Nul doute que ce pied de nez à la censure a dû beaucoup amusé Hitchcock ! Si une comédie de commande n'est sans doute pas d'un intérêt évident pour le réalisateur qui ne semble pas avoir voulu réellement prendre à son compte l'histoire même si on reconnaît plusieurs effets de mise en scène comme l'utilisation du travelling, et quelques idées savoureuses comme le pied sous la table qui suit le regard amoureux de la veille.
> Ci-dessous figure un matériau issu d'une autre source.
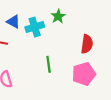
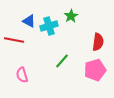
green line: (49, 64) -> (62, 61), turned 49

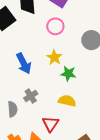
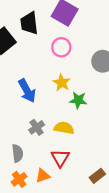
yellow semicircle: (67, 101) -> (64, 128), moved
gray semicircle: (13, 109) -> (18, 153), moved

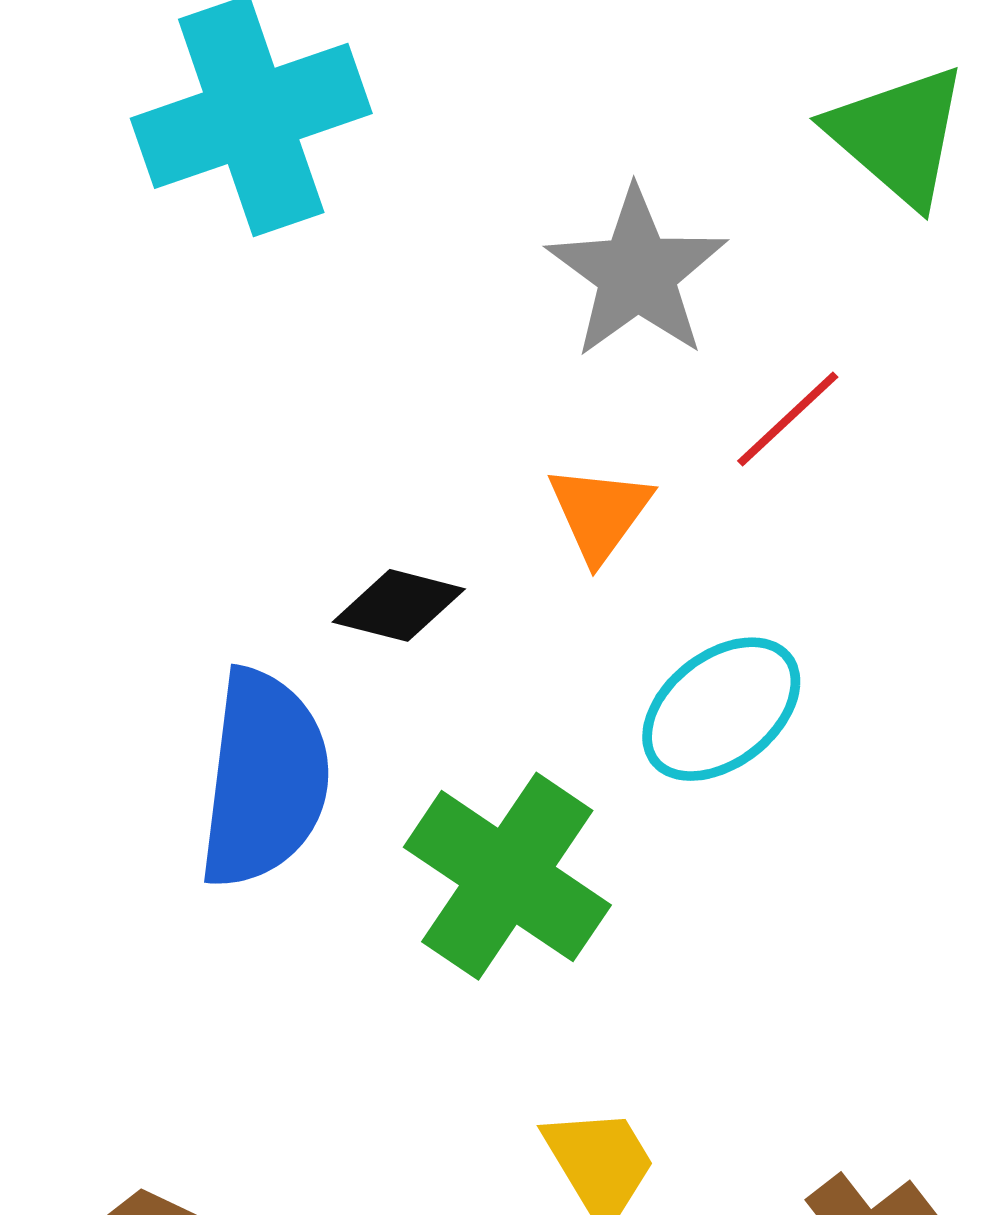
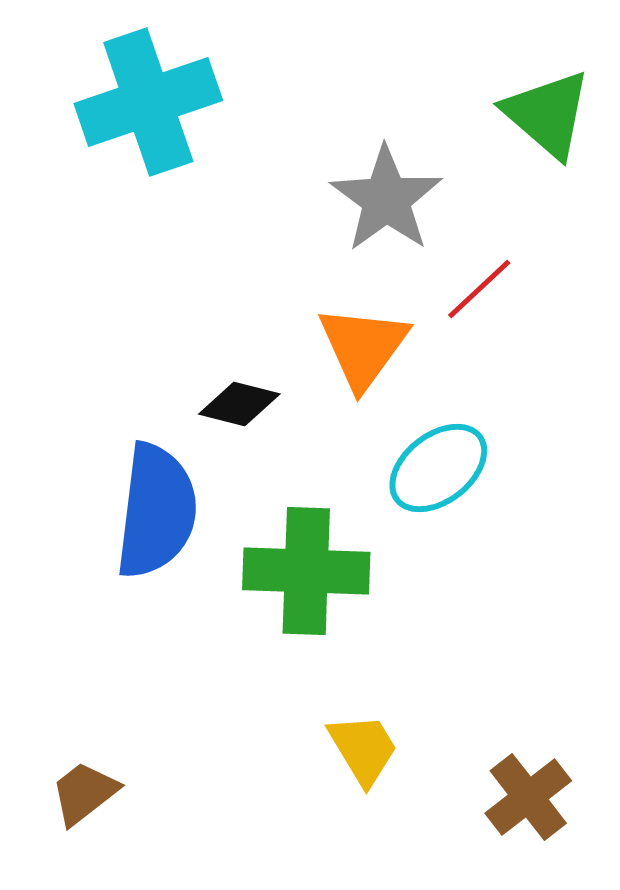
orange triangle: (600, 513) -> (363, 347), size x1.4
green cross: (507, 876) -> (306, 571), turned -32

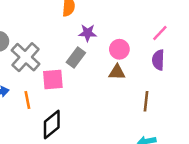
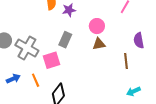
purple star: (88, 33) -> (69, 10), moved
purple semicircle: (158, 60) -> (139, 40), moved

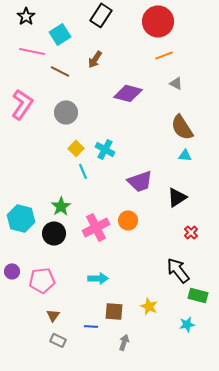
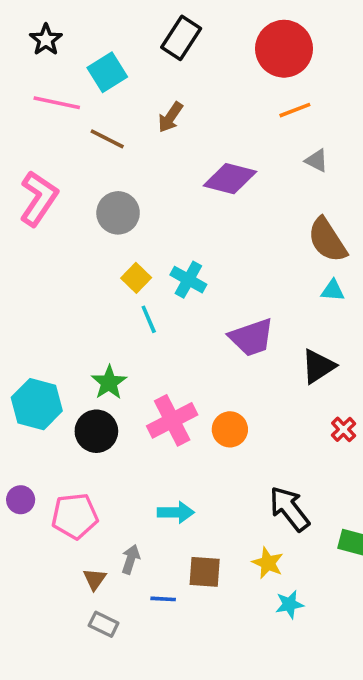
orange circle: (128, 220) -> (230, 429), moved
black arrow: (178, 270) -> (289, 509), moved
cyan star: (187, 324) -> (289, 604), moved
gray arrow: (124, 342) -> (131, 559), moved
Mais le vrai soucis reste sans doute le rythme, peu relevé avec des gags plutôt sages. Le film repose essentiellement sur la star Carole Lombard magnifiquement photographiée par Harry Stradling qui était sur "La Taverne de la Jamaïque" et qui retrouvera Hitchcock sur "Soupçons" (1941). Face à elle malheureusement, on ne peut que remarquer le manque de présence de son partenaire, Robert Montgomery n'ayant pas le charisme d'un Clark Gable. Les dialogues sont peu inspirés également, sans passages marquants. Sans être foncièrement mauvais cette petite comédie remplit le cahier des charges tout manquant un peu de tout. Finalement ça se regarde mais il y a trop peu de Hitchcock dans ce film pour nous séduire, et il y a trop peu de "screwball" pour convaincre à minima.